The short-in-content nature of Twitter presents a challenging problem for deriving the topics of a tweet collection. The limited length for each tweet renders the frequency of co-occurences between terms extremely low. This sparsity heavily penalizes the performance of the state-of-the art topic derivation methods such as LDA [2], PLSA [8] and NMF [16], as they generally work solely on content features.

A lot of studies have been conducted to extend those popular methods to handle the sparsity issues. [25] proposed a variant of labeled-LDA to work on the Twitter environment with the hashtag and other content features (e.g., word distributions based on specific emoticons and social signal) as labels for a partially supervised topic learning process. [1] tackles the sparsity in Twitter real-time filtering by proposing a query expansion method to enrich the knowledge of the topic by deriving terms that are relevant from user’s query and document collections. The study of [32] addressed the problem of sparsity when modeling the multifaceted topic in Twitter by augmenting the content with the help of hashtag-based semantic enrichment and auxiliary semantic from linked external sources. However, relying on external documents brings an extra burden when dealing with highly dynamic environments like Twitter. The users following-follower mechanism has also been investigated [4] for determining the popularity of authors to refine the topic learning process in Twitter. However, analyzing the relationships based on following-follower suffers from scalability issues in the Twitters streaming environment, since details of user information need to be queried apart from the dataset itself.

The approach reported in [36] and [35] exploits the term co-occurrence patterns to improve the topic learning process in short text environments. Unfortunately, in the Twitter environment, the relationship between terms is very sparse and it only provides a small improvement with respect to density in comparison with the original tweet-to-term relationships [24].
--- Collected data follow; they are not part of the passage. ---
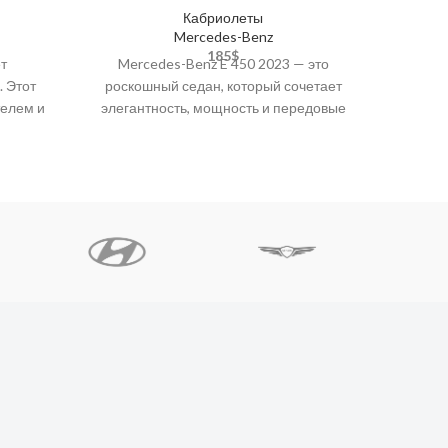
Кабриолеты
Mercedes-Benz
185
$
т
Mercedes-Benz E 450 2023 — это
Merc
 Этот
роскошный седан, который сочетает
стильн
елем и
элегантность, мощность и передовые
который
дарит
технологии. Оснащённый 3.0-
и спор
ениях
литровым рядным турбированным
двигателем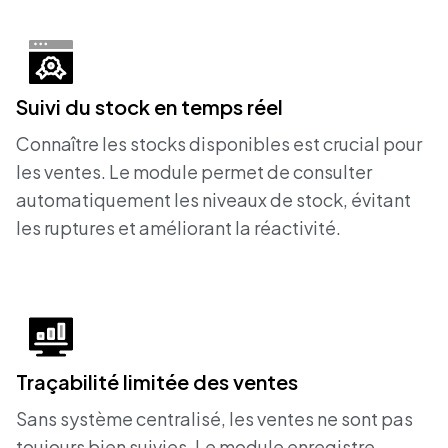
Suivi du stock en temps réel
Connaître les stocks disponibles est crucial pour
les ventes. Le module permet de consulter
automatiquement les niveaux de stock, évitant
les ruptures et améliorant la réactivité.
Traçabilité limitée des ventes
Sans système centralisé, les ventes ne sont pas
toujours bien suivies. Le module enregistre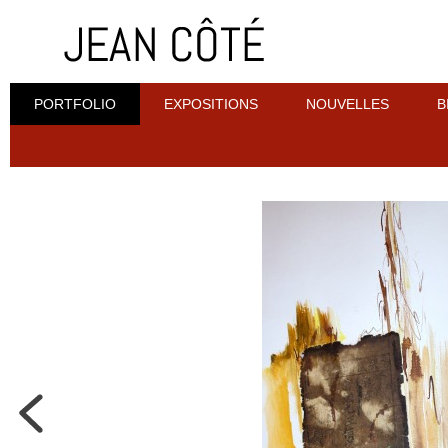
PORTFOLIO
EXPOSITIONS
NOUVELLES
B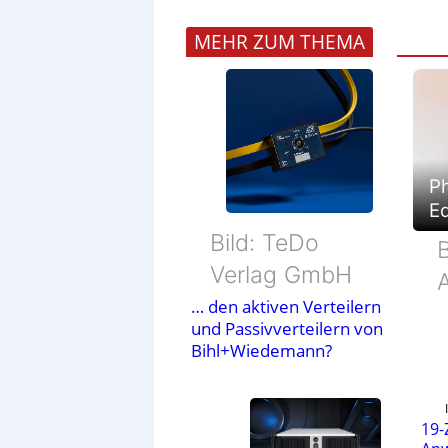
MEHR ZUM THEMA
Ph
E
Bild: TeDo
Verlag GmbH
… den aktiven Verteilern
und Passivverteilern von
Bihl+Wiedemann?
19-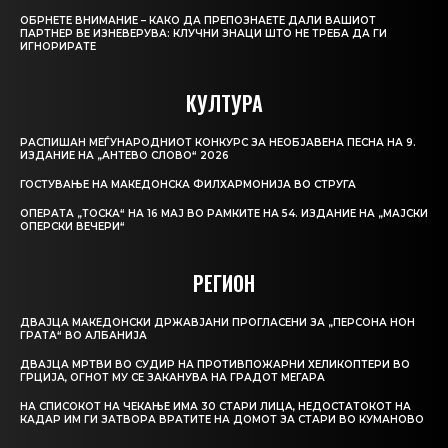
ОБРНЕТЕ ВНИМАНИЕ – КАКО ДА ПРЕПОЗНАЕТЕ ДАЛИ ВАШИОТ
ПАРТНЕР ВЕ ИЗНЕВЕРУВА: КЛУЧНИ ЗНАЦИ ШТО НЕ ТРЕБА ДА ГИ
ИГНОРИРАТЕ
КУЛТУРА
РАСПИШАН МЕЃУНАРОДНИОТ КОНКУРС ЗА НЕОБЈАВЕНА ПЕСНА НА 9.
ИЗДАНИЕ НА „АНТЕВО СЛОВО“ 2026
ГОСТУВАЊЕ НА МАКЕДОНСКА ФИЛХАРМОНИЈА ВО СТРУГА
ОПЕРАТА „ТОСКА“ НА 16 МАЈ ВО РАМКИТЕ НА 54. ИЗДАНИЕ НА „МАЈСКИ
ОПЕРСКИ ВЕЧЕРИ“
РЕГИОН
ДВАЈЦА МАКЕДОНСКИ ДРЖАВЈАНИ ПРОГЛАСЕНИ ЗА „ПЕРСОНА НОН
ГРАТА“ ВО АЛБАНИЈА
ДВАЈЦА МРТВИ ВО СУДИР НА ПРОТИВПОЖАРНИ ХЕЛИКОПТЕРИ ВО
ГРЦИЈА, ОГНОТ МУ СЕ ЗАКАНУВА НА ГРАДОТ МЕГАРА
НА СПИСОКОТ НА ЧЕКАЊЕ ИМА 30 СТАРИ ЛИЦА, НЕДОСТАТОКОТ НА
КАДАР ИМ ГИ ЗАТВОРА ВРАТИТЕ НА ДОМОТ ЗА СТАРИ ВО КУМАНОВО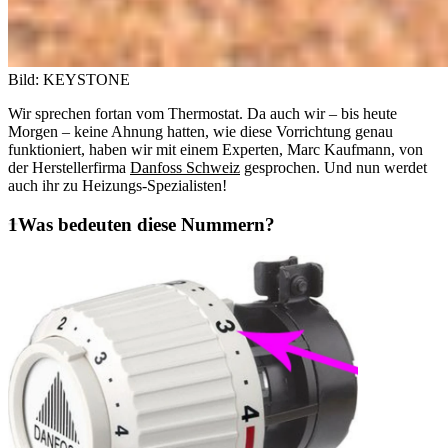
Bild: KEYSTONE
Wir sprechen fortan vom Thermostat. Da auch wir – bis heute
Morgen – keine Ahnung hatten, wie diese Vorrichtung genau
funktioniert, haben wir mit einem Experten, Marc Kaufmann, von
der Herstellerfirma
Danfoss Schweiz
gesprochen. Und nun werdet
auch ihr zu Heizungs-Spezialisten!
Was bedeuten diese Nummern?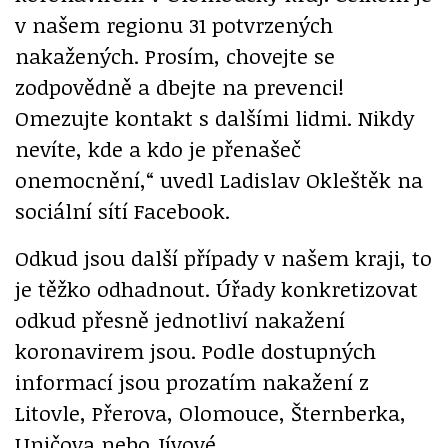
v našem regionu 31 potvrzených
nakažených. Prosím, chovejte se
zodpovědně a dbejte na prevenci!
Omezujte kontakt s dalšími lidmi. Nikdy
nevíte, kde a kdo je přenašeč
onemocnění,“ uvedl Ladislav Okleštěk na
sociální sítí Facebook.
Odkud jsou další případy v našem kraji, to
je těžko odhadnout. Úřady konkretizovat
odkud přesně jednotliví nakažení
koronavirem jsou. Podle dostupných
informací jsou prozatím nakažení z
Litovle, Přerova, Olomouce, Šternberka,
Uničova nebo Jívové.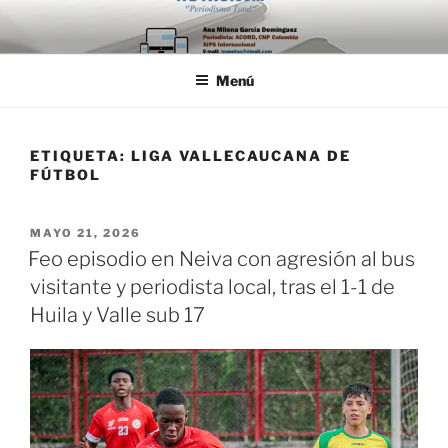
Saltar
al
contenido
Menú
ETIQUETA:
LIGA VALLECAUCANA DE
FÚTBOL
PUBLICADO
MAYO 21, 2026
EL
Feo episodio en Neiva con agresión al bus
visitante y periodista local, tras el 1-1 de
Huila y Valle sub 17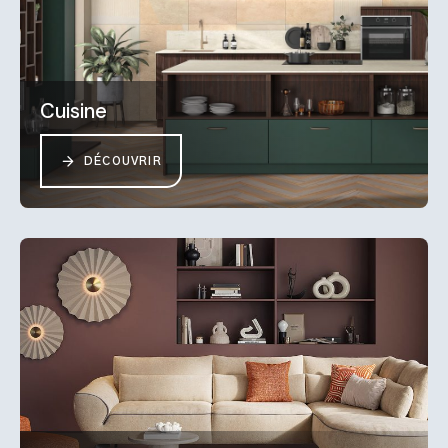
Cuisine
DÉCOUVRIR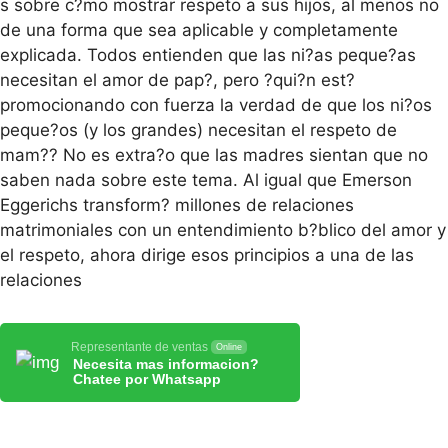
s sobre c?mo mostrar respeto a sus hijos, al menos no
de una forma que sea aplicable y completamente
explicada. Todos entienden que las ni?as peque?as
necesitan el amor de pap?, pero ?qui?n est?
promocionando con fuerza la verdad de que los ni?os
peque?os (y los grandes) necesitan el respeto de
mam?? No es extra?o que las madres sientan que no
saben nada sobre este tema. Al igual que Emerson
Eggerichs transform? millones de relaciones
matrimoniales con un entendimiento b?blico del amor y
el respeto, ahora dirige esos principios a una de las
relaciones
Representante de ventas
Online
Necesita mas informacion?
Chatee por Whatsapp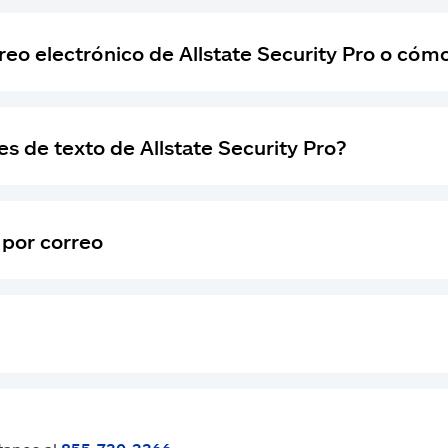
eo electrónico de Allstate Security Pro o cóm
s de texto de Allstate Security Pro?
 por correo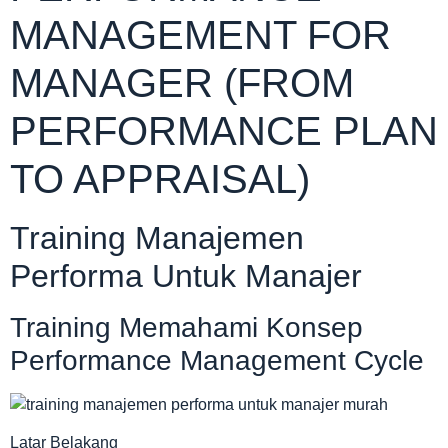
MANAGEMENT FOR
MANAGER (FROM
PERFORMANCE PLAN
TO APPRAISAL)
Training Manajemen
Performa Untuk Manajer
Training Memahami Konsep
Performance Management Cycle
Latar Belakang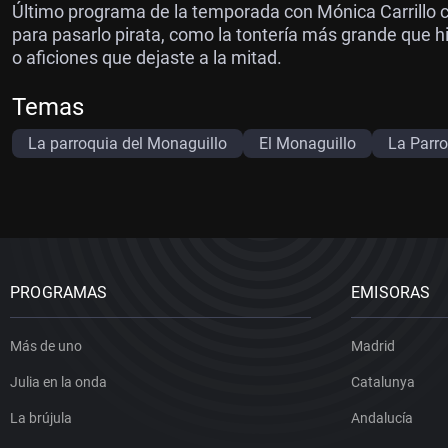
Último programa de la temporada con Mónica Carrillo
para pasarlo pirata, como la tontería más grande que h
o aficiones que dejaste a la mitad.
Temas
La parroquia del Monaguillo
El Monaguillo
La Parr
PROGRAMAS
EMISORAS
Más de uno
Madrid
Julia en la onda
Catalunya
La brújula
Andalucía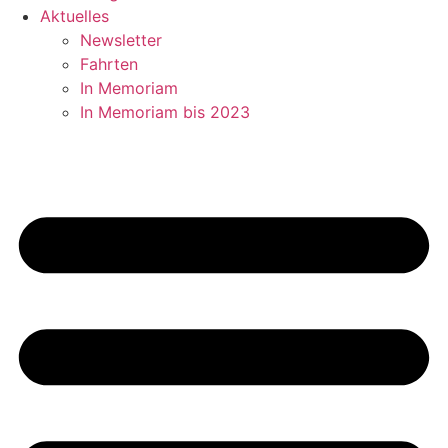
Aktuelles
Newsletter
Fahrten
In Memoriam
In Memoriam bis 2023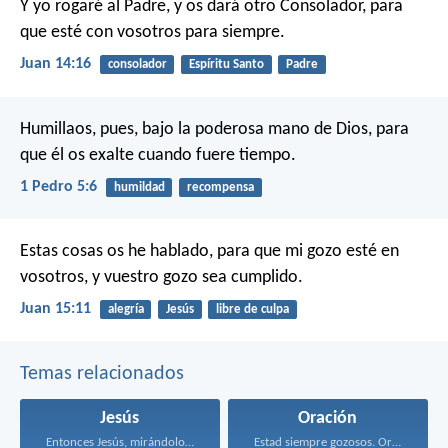
Y yo rogaré al Padre, y os dará otro Consolador, para
que esté con vosotros para siempre.
Juan 14:16
consolador
Espíritu Santo
Padre
Humillaos, pues, bajo la poderosa mano de Dios, para
que él os exalte cuando fuere tiempo.
1 Pedro 5:6
humildad
recompensa
Estas cosas os he hablado, para que mi gozo esté en
vosotros, y vuestro gozo sea cumplido.
Juan 15:11
alegría
Jesús
libre de culpa
Temas relacionados
Jesús
Oración
Entonces Jesús, mirándolos, dijo...
Estad siempre gozosos. Orad...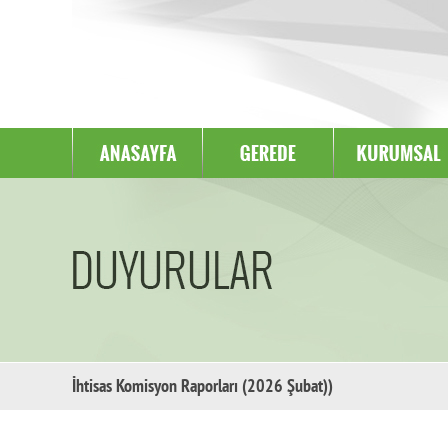
İhtisas Komisyon Raporları (2026 Şubat))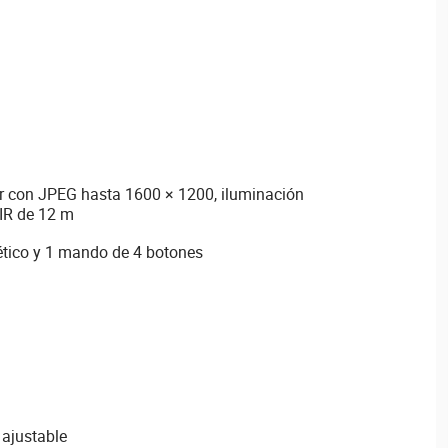
or con JPEG hasta 1600 × 1200, iluminación
PIR de 12 m
ético y 1 mando de 4 botones
 ajustable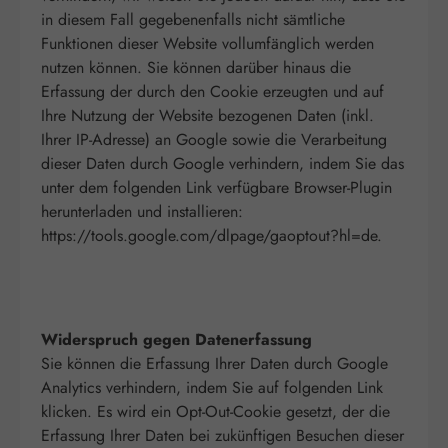
in diesem Fall gegebenenfalls nicht sämtliche
Funktionen dieser Website vollumfänglich werden
nutzen können. Sie können darüber hinaus die
Erfassung der durch den Cookie erzeugten und auf
Ihre Nutzung der Website bezogenen Daten (inkl.
Ihrer IP-Adresse) an Google sowie die Verarbeitung
dieser Daten durch Google verhindern, indem Sie das
unter dem folgenden Link verfügbare Browser-Plugin
herunterladen und installieren:
https://tools.google.com/dlpage/gaoptout?hl=de.
Widerspruch gegen Datenerfassung
Sie können die Erfassung Ihrer Daten durch Google
Analytics verhindern, indem Sie auf folgenden Link
klicken. Es wird ein Opt-Out-Cookie gesetzt, der die
Erfassung Ihrer Daten bei zukünftigen Besuchen dieser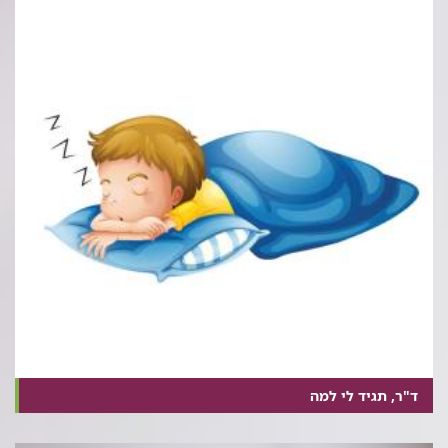
ד"ר, תגיד לי למה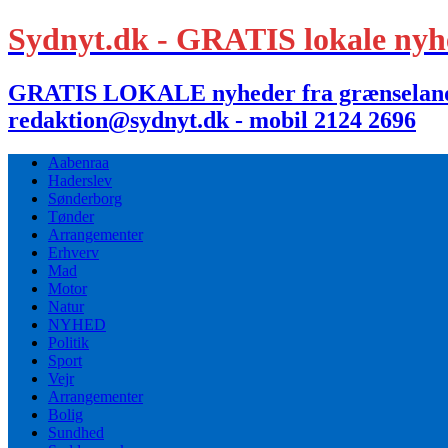
Sydnyt.dk - GRATIS lokale nyh
GRATIS LOKALE nyheder fra grænselandet,
redaktion@sydnyt.dk - mobil 2124 2696
Aabenraa
Haderslev
Sønderborg
Tønder
Arrangementer
Erhverv
Mad
Motor
Natur
NYHED
Politik
Sport
Vejr
Arrangementer
Bolig
Sundhed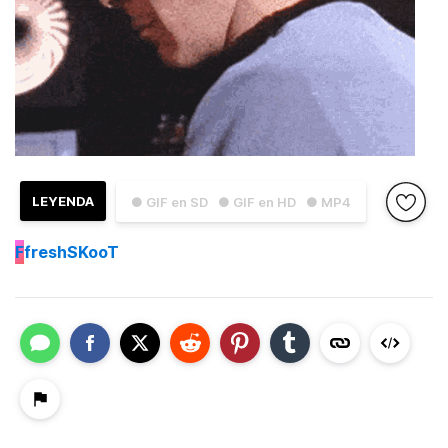
LEYENDA
● GIF en SD
● GIF en HD
● MP4
F
freshSKooT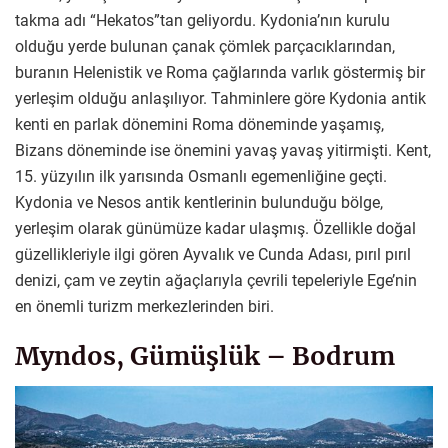
takma adı “Hekatos”tan geliyordu. Kydonia’nın kurulu
olduğu yerde bulunan çanak çömlek parçacıklarından,
buranın Helenistik ve Roma çağlarında varlık göstermiş bir
yerleşim olduğu anlaşılıyor. Tahminlere göre Kydonia antik
kenti en parlak dönemini Roma döneminde yaşamış,
Bizans döneminde ise önemini yavaş yavaş yitirmişti. Kent,
15. yüzyılın ilk yarısında Osmanlı egemenliğine geçti.
Kydonia ve Nesos antik kentlerinin bulunduğu bölge,
yerleşim olarak günümüze kadar ulaşmış. Özellikle doğal
güzellikleriyle ilgi gören Ayvalık ve Cunda Adası, pırıl pırıl
denizi, çam ve zeytin ağaçlarıyla çevrili tepeleriyle Ege’nin
en önemli turizm merkezlerinden biri.
Myndos, Gümüşlük – Bodrum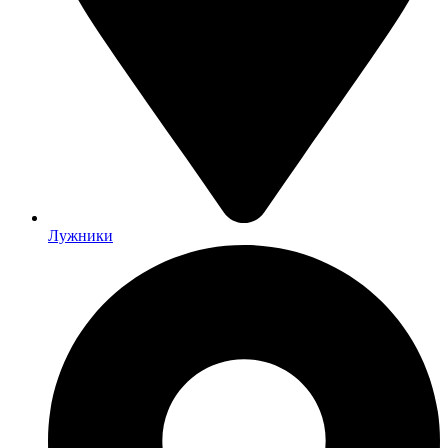
Лужники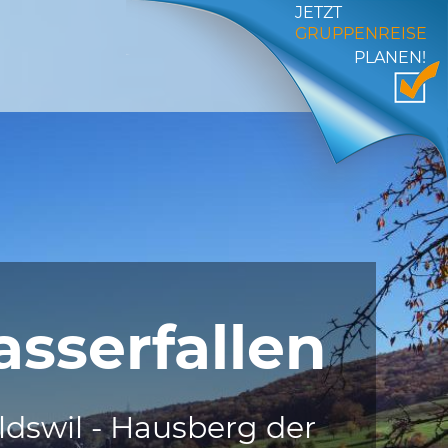
JETZT
GRUPPENREISE
PLANEN!
sserfallen
ldswil - Hausberg der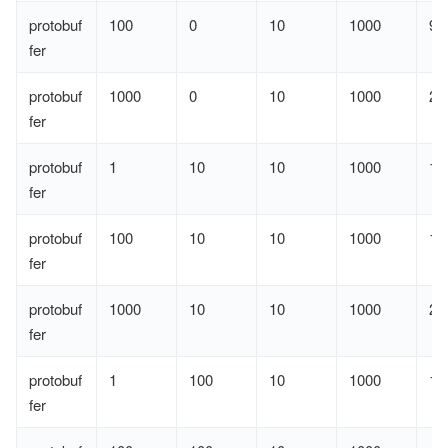
protobuf
100
0
10
1000
94
fer
protobuf
1000
0
10
1000
25
fer
protobuf
1
10
10
1000
15
fer
protobuf
100
10
10
1000
15
fer
protobuf
1000
10
10
1000
25
fer
protobuf
1
100
10
1000
10
fer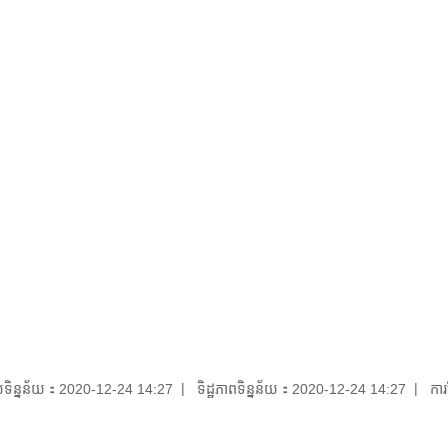
័យទិន្នន័យ：2020-12-24 14:27
ទិដ្ឋភាពទិន្នន័យ：2020-12-24 14:27
កា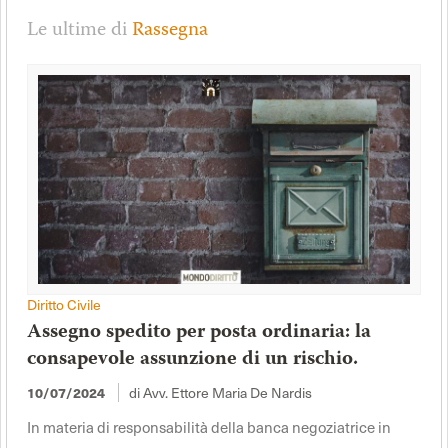
Le ultime di
Rassegna
Diritto Civile
Assegno spedito per posta ordinaria: la
consapevole assunzione di un rischio.
di Avv. Ettore Maria De Nardis
10/07/2024
In materia di responsabilità della banca negoziatrice in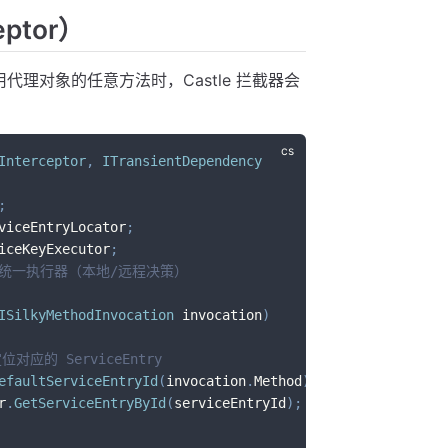
eptor）
理对象的任意方法时，Castle 拦截器会
Interceptor
,
ITransientDependency
;
viceEntryLocator
;
iceKeyExecutor
;
 统一执行器（本地/远程决策）
ISilkyMethodInvocation
 invocation
)
位对应的 ServiceEntry
efaultServiceEntryId
(
invocation
.
Method
)
;
r
.
GetServiceEntryById
(
serviceEntryId
)
;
To deal with the dynamic nature of the Twitter environment, several methods have been proposed by including temporal features. However, most of the works were aimed at implementing topic derivation in an incremental/online fashion to learn the movement of topics overtime. [26] proposed a time based regularization in NMF method to learn the topics in social media. [15] presented an online variant of LDA to periodically model the topics from Twitter based on time slices. The study in [3] introduced the content aging theory to mine the emerging topics from Twitter stream. Stilo et. al [29] proposed Symbolix Aggregate approximation (SAX) to discretize the temporal series of terms to discover the events from Twitter content. All these studies still focus on contents, and overlook the social features available in the Twitter environment. As a result, they still suffer from the sparsity issue.

Different from the topic derivation work that only takes content into account, our previous work [24] incorporated the relationships between tweets to deal with the sparsity problem and showed improvements in performance. The work presented in this paper builds on this foundation, adding a time dimension to the interactions. To the best of our knowledge, our proposed method is the first one to incorporate temporal aspect, social interactions and content in a unified model to derive topics from a collection of tweets.

8 Conclusion

In this paper, we investigate the effect of time on user interactions for topic derivation in Twitter. We propose a new topic derivation method that includes a time factor. It can simultaneously achieve the clustering of tweets based on topics and the identification of the representative terms for each topic. We conducted a set of experiments on 3 different datasets.

Our results show that incorporating a temporal aspect on the interaction features can improve the results quality of the topic derivation. In particular, the proposed method results in a consistent improvement in the quality of topic derivation over both well-known baseline methods and our prior method, which was not time-sensitive.